I just picked up a copy of Charlie Musselwhite's direct-to-disk LP on Crystal Clear Records, Times Gettin' Tougher Than Tough. I haven't listened to it yet, but all the Crystal Clear LP's I HAVE heard are fantastic. Why would this one be any different?!

IMO, too many people automatically think of guitar-driven Blues music (and often that of English "Blues-Rock" players. Alvin Lee/Ten Years After is Blues?!), rather than harp-driven. I generally prefer the latter ( I worked with a great SF Bay Area player, Gary Smith. One oop album, real good Blues, average sq) . Too bad Little Walter wasn't recorded in better sound. His recordings are good enough to let the music through, but that's about it.

Another Audioquest Blues artist is Terry Evans, who passed away just last year. He also made some great albums for Rounder Records (a fantastic label) with Bobby King, also in good sound. Terry and Bobby worked a lot with Ry Cooder.
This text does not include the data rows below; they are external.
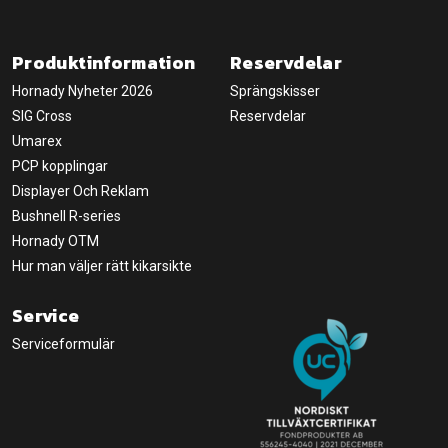
Produktinformation
Reservdelar
Hornady Nyheter 2026
Sprängskisser
SIG Cross
Reservdelar
Umarex
PCP kopplingar
Displayer Och Reklam
Bushnell R-series
Hornady OTM
Hur man väljer rätt kikarsikte
Service
Serviceformulär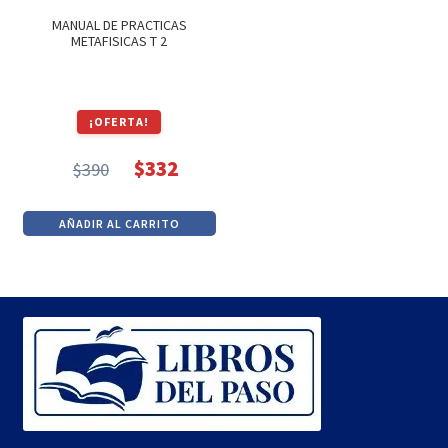
MANUAL DE PRACTICAS
METAFISICAS T 2
¡OFERTA!
$
332
$
390
El
El
precio
precio
AÑADIR AL CARRITO
original
actual
era:
es:
$390.
$332.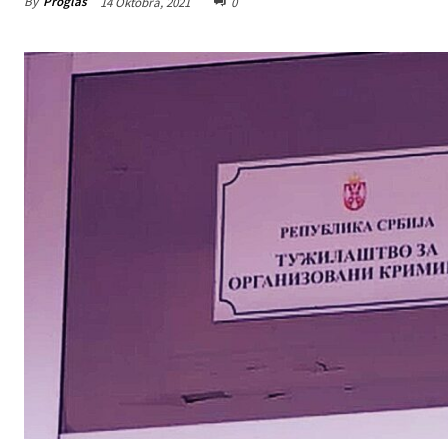
By
Proglas
14 Oktobra, 2021
0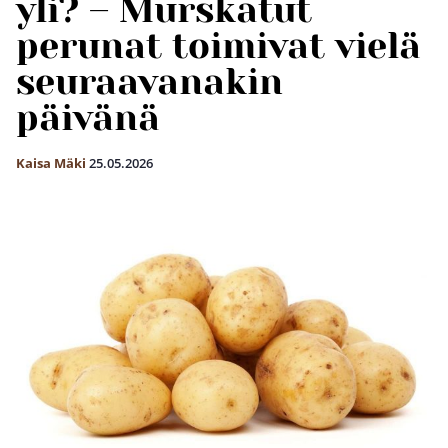
yli? – Murskatut
perunat toimivat vielä
seuraavanakin
päivänä
Kaisa Mäki
25.05.2026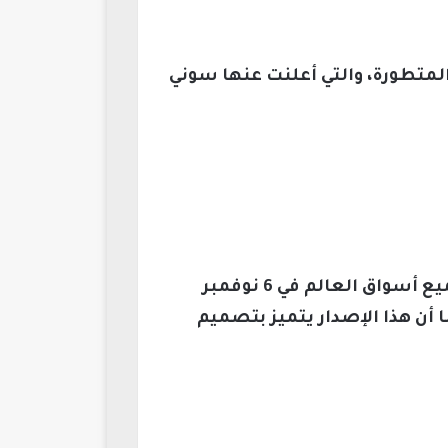
لأجهزة البلايستيشن المتطورة، والتي أعلنت عنها سوني
، والذي من المفترض إطلاقه في جميع أسواق العالم في 6 نوفمبر
 أن هذا الإصدار يتميز بتصميم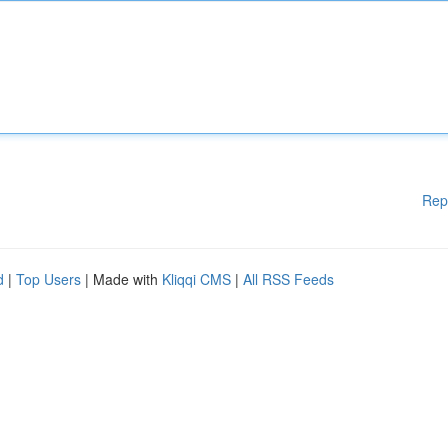
Rep
d
|
Top Users
| Made with
Kliqqi CMS
|
All RSS Feeds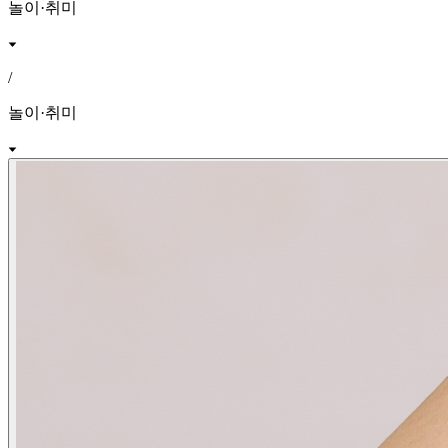
놀이·취미
/
놀이·취미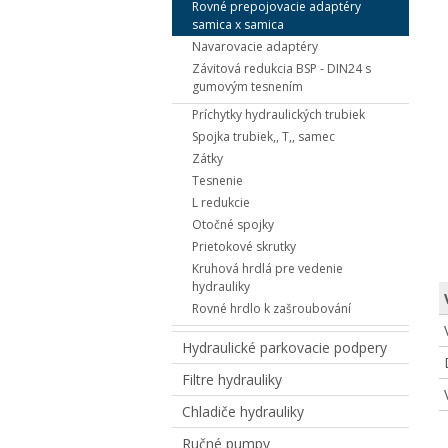
Rovné prepojovacie adaptéry
samica x samica
Navarovacie adaptéry
Závitová redukcia BSP - DIN24 s
gumovým tesnením
Príchytky hydraulických trubiek
Spojka trubiek,, T,, samec
Zátky
Tesnenie
L redukcie
Otočné spojky
Prietokové skrutky
Kruhová hrdlá pre vedenie
hydrauliky
Rovné hrdlo k zašroubování
Hydraulické parkovacie podpery
Filtre hydrauliky
Chladiče hydrauliky
Ručné pumpy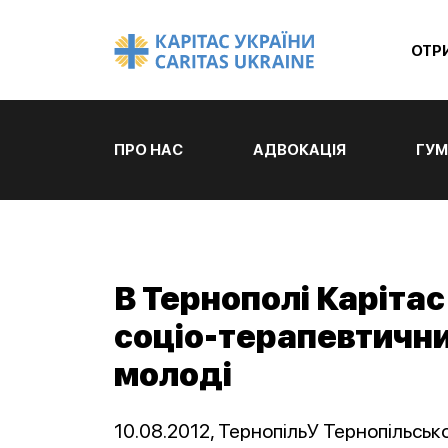
ОТР
ПРО НАС
АДВОКАЦІЯ
ГУМ
В Тернополі Каріта
соціо-терапевтичний
молоді
10.08.2012, ТернопільУ Тернопільськ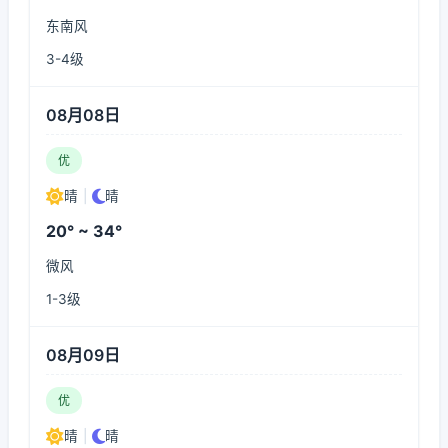
东南风
3-4级
08月08日
优
晴
|
晴
20° ~ 34°
微风
1-3级
08月09日
优
晴
|
晴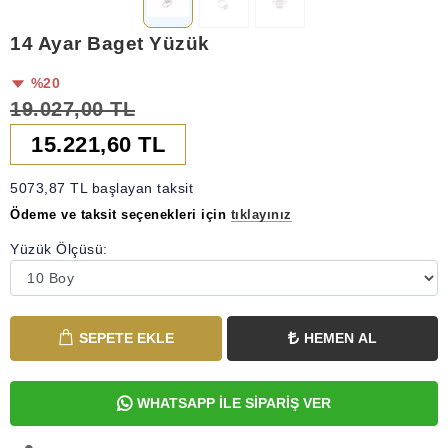
14 Ayar Baget Yüzük
%20
19.027,00 TL
15.221,60 TL
5073,87 TL başlayan taksit
Ödeme ve taksit seçenekleri için
tıklayınız
Yüzük Ölçüsü:
SEPETE EKLE
HEMEN AL
WHATSAPP İLE SİPARİŞ VER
@slaw, haven’t heard that one, but I love SBW. He and The Hawks (later of course known as The Band) met up in drummer Levon Helm’s hometown of Selena, Arkansas in 1965, jammed for a day, and started making plans to go on the road together, they as his band. Before that could happen Sonny Boy met his maker, and The Hawks had to instead settle for being Dylan’s road band ;-) .

Dylan put them on retainer, paying them whether or not they were working. That led to them following him up to Woodstock (they were living in the Chelsea Hotel in NYC) after his motorcycle accident (where he went to heal his wounds, or to detox off speed, whichever story you choose to believe ;-), where they found and rented the "Big Pink" house in nearby West Saugerties, the basement of same being where the majority of The Basement Tapes were recorded.

Those recordings led to Capitol Records offering The Hawks a record deal in late ’67. Music From Big Pink by The Band was released July 1st, 1968, and the music world was immediately a very different place. Eric Clapton heard the album (played for him by George Harrison, legend has it), disbanded Cream, and went to Big Pink to hang with The Band, waiting for them to ask him to join. It eventually occurred to him: they neither required nor desired his services.

When The Band made their debut live performance in 1969 (they couldn’t tour directly after the release of MFBP, as bassist Rick Danko had broken his arm), The Beatles flew over from England to be there. There are pics of them sitting on the floor of Winterland in San Francisco, right alongside other audience members.

The last time I saw Levon perform live was while he was recovering from throat surgery to remove a Cancer (he was a heavy smoker his entire life, the knucklehead). He couldn’t sing, so he had daughter Amy along to do so in his place. The music was pure Blues, Levon’s first love, along with the Hillbilly he heard on The Grand Old Opry.

A rereading of the above made me realize I inadvertently implied Muddy's Folk Singer is on Audioquest. It is not; it's original release in 1964 was on Chess Records, but the reference version is the reissue on Mobile Fidelity.

Backing Muddy are Buddy Guy (guitar), Otis Spann (piano), Francis Clay (drums), and Willy Dixon (upright bass, as well as one of the album's producers), a super-group if there ever was one!

If you’re talking about great recorded sound alone, I second the Audioquest label suggestion. A long-time reference disc in the Blues genre is Folk Singer by Muddy Waters. Be forewarned: it is Rural Acoustic Blues, not the amped-up Blues you hear from more modern (and usually white) practitioners of Blues/Rock, such as Blues Hammer (inside joke ;-) .

It is an unfortunately truth that most of the best Blues (as well as other musical genres) was recorded in mediocre or worse sound quality. Howlin’ Wolf and Little Walter are fantastic, but their recorded sq is not. Holt’s Law: The better the music, the worse the sound, and visa versa.